The most fundamental problem is that many public officials appear to believe that they can influence the course of their state and local economies through incentives and subsidies to a degree far beyond anything supported by even the most optimistic evidence. We need to begin by lowering [policymakers'] expectations about their ability to micromanage economic growth and making the case for a more sensible view of the role of government — providing the foundations for growth through sound fiscal practices, quality public infrastructure, and good education systems — and then letting the economy take care of itself.
In October 2007, Gary Sands of Wayne State University and Laura Reese of Michigan State University released a paper for the Michigan Land Use Institute examining the performance of "Public Act 198" tax abatements, which are frequently part of the MEGA deals described earlier. Sands and Reese found that abatement data "fail to show a clear, consistent relationship between abatement activity and change in economic health" from 1980 through 2001. In the first nine years of the MEGA program, more than $900 million in local property tax abatements — primarily Public Act 198 abatements — were offered as part of MEGA deals.

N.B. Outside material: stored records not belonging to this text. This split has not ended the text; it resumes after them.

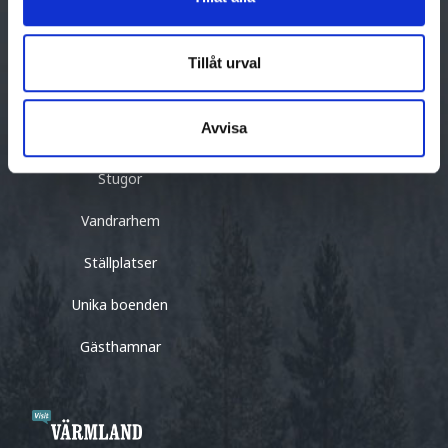
BO
Bed & breakfast
Tillåt urval
Camping
Avvisa
Hotell & pensionat
Stugor
Vandrarhem
Ställplatser
Unika boenden
Gästhamnar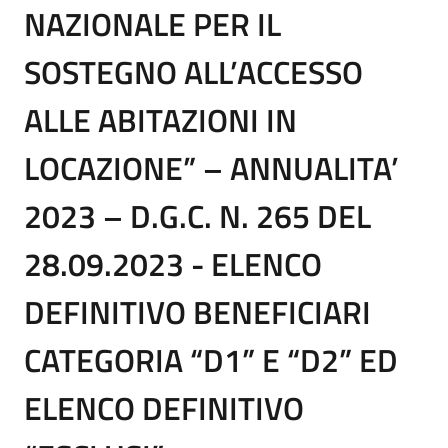
NAZIONALE PER IL
SOSTEGNO ALL’ACCESSO
ALLE ABITAZIONI IN
LOCAZIONE” – ANNUALITA’
2023 – D.G.C. N. 265 DEL
28.09.2023 - ELENCO
DEFINITIVO BENEFICIARI
CATEGORIA “D1” E “D2” ED
ELENCO DEFINITIVO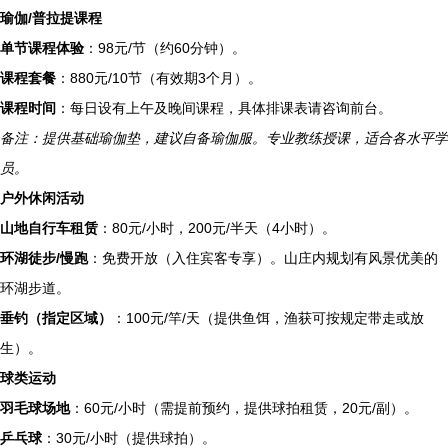
瑜伽/普拉提课程
单节课程体验
：98元/节（约60分钟）。
课程套餐
：880元/10节（有效期3个月）。
课程时间
：每日设有上午及晚间课程，具体排课表请咨询前台。
备注：提供基础瑜伽垫，建议自备瑜伽服。专业教练授课，适合各水平学
员。
户外休闲活动
山地自行车租赁
：80元/小时，200元/半天（4小时）。
环湖徒步/慢跑
：免费开放（入住宾客专享）。山庄内规划有风景优美的
环湖步道。
垂钓（指定区域）
：100元/竿/天（提供鱼饵，渔获可按规定带走或放
生）。
球类运动
羽毛球场地
：60元/小时（需提前预约，提供球拍租赁，20元/副）。
乒乓球
：30元/小时（提供球拍）。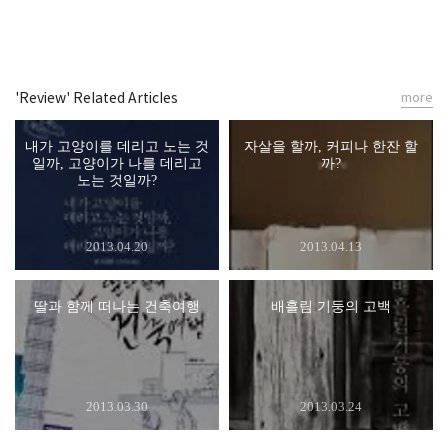
'Review' Related Articles
more
내가 고양이를 데리고 노는 것
자살을 할까, 커피나 한잔 할
일까, 고양이가 나를 데리고
까?
노는 것일까?
2013.04.20
2013.04.13
딸과 함께 떠나는 건축여행
배흘림 기둥의 고백
2013.03.30
2013.03.24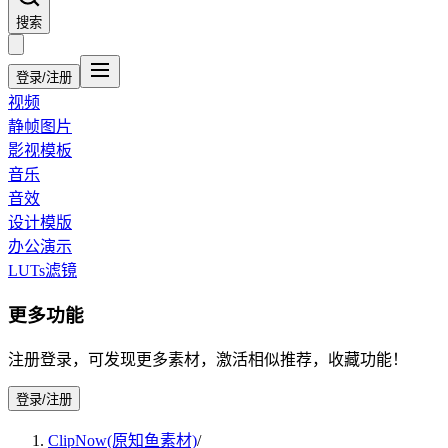
搜索
登录/注册
视频
静帧图片
影视模板
音乐
音效
设计模版
办公演示
LUTs滤镜
更多功能
注册登录，可发现更多素材，激活相似推荐，收藏功能！
登录/注册
ClipNow(原知鱼素材)
/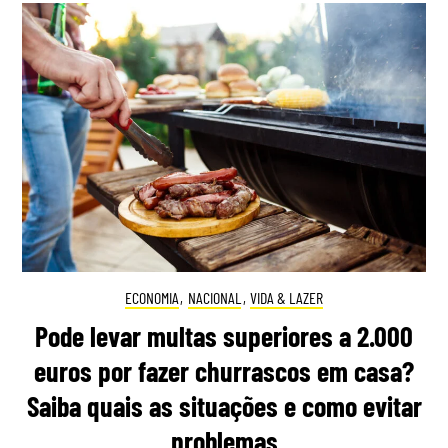
ECONOMIA
,
NACIONAL
,
VIDA & LAZER
Pode levar multas superiores a 2.000
euros por fazer churrascos em casa?
Saiba quais as situações e como evitar
problemas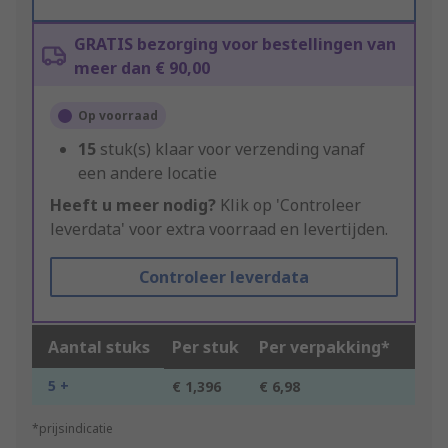
GRATIS bezorging voor bestellingen van
meer dan € 90,00
Op voorraad
15
stuk(s) klaar voor verzending vanaf
een andere locatie
Heeft u meer nodig?
Klik op 'Controleer
leverdata' voor extra voorraad en levertijden.
Controleer leverdata
Aantal stuks
Per stuk
Per verpakking*
5 +
€ 1,396
€ 6,98
*prijsindicatie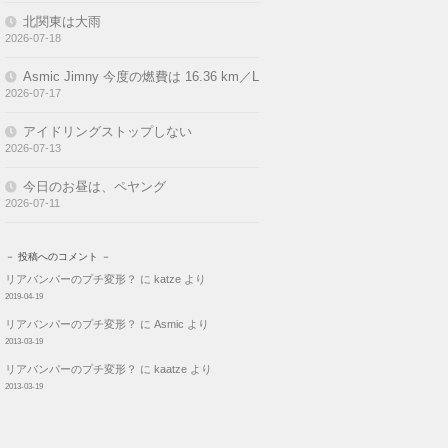
北関東は大雨
2026-07-18
Asmic Jimny 今度の燃費は 16.36 km／L
2026-07-17
アイドリングストップしない
2026-07-13
今日のお昼は、ペヤング
2026-07-11
－ 投稿へのコメント －
リアバンパーのプチ変形？
に
katze
より
2019-04-19
リアバンパーのプチ変形？
に
Asmic
より
2013-03-19
リアバンパーのプチ変形？
に
kaatze
より
2013-03-19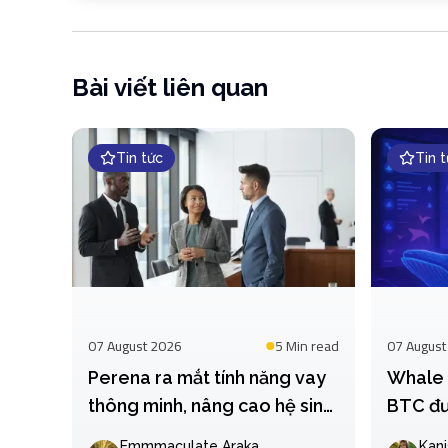
Bài viết liên quan
Tin tức
Tin 
07 August 2026
5 Min
read
07 August
Perena ra mắt tính năng vay
Whale 
thông minh, nâng cao hệ sinh
BTC đư
thái Solana
Coinbas
Emmmaculate Araka
Kani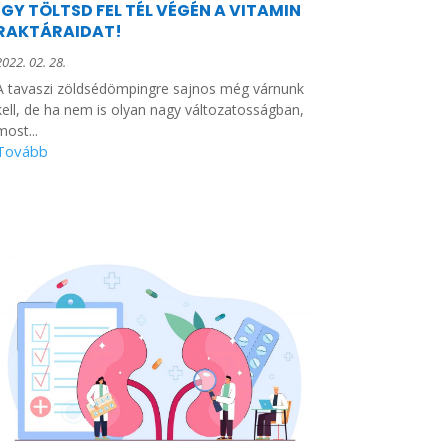
ÍGY TÖLTSD FEL TÉL VÉGÉN A VITAMIN
RAKTÁRAIDAT!
2022. 02. 28.
A tavaszi zöldsédömpingre sajnos még várnunk
kell, de ha nem is olyan nagy változatosságban,
most...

There have been similar findings overseas. In 2008, Dafna Schwartz of Ben Gurion University of the Negev, Joseph Pelzman of George Washington University, and Michael Keren of Hebrew University of Jerusalem published in Economic Development Quarterly a study titled "The Ineffectiveness of Location Incentive Programs: Evidence from Puerto Rico and Israel." The authors concluded that the programs led to short-run gains in employment, but did not improve the fundamental economic situation in the areas targeted. The Puerto Rico program they studied was repealed in the late 1990s because it was "arguably inefficient and probably ineffective for sustaining Puerto Rican economic growth."
Job-training programs, too, have come under scrutiny. A July 6, 2009, New York Times article titled "Job Retraining May Fall Short of High Hopes" examined Gov. Granholm's No Worker Left Behind program and cited a December 2008 study that was released by the U.S. Department of Labor and produced under contract with IMPAQ International, a research consultant. The study, "Workforce Investment Act Non-Experimental Net Impact Evaluation," reviewed Workforce Investment Act job-training programs for laid-off workers. The authors concluded that some of their research findings:
"... imply that program participants' earnings do not reach the level of earnings of comparable nonparticipants until more than two years after participation. Perhaps more important, the growth in earnings, relative to nonparticipants, slows at that point. As a result, these estimates imply that the gains from participation are, at best, very modest, even three to four years after entry. Overall, it appears possible that ultimate gains from participation are small or nonexistent. ...
"Where employment is taken as the outcome of interest, estimates of program impact are more supportive of the program. ...
"Overall, given the results of these specification tests, it is necessary to treat all these results with caution. Whereas the results clearly imply that lower earnings associated with program participation disappear within two years, it is less clear that there are net benefits associated with participation. Although positive program impacts - especially on employment - are consistent with these findings, substantial uncertainty remains."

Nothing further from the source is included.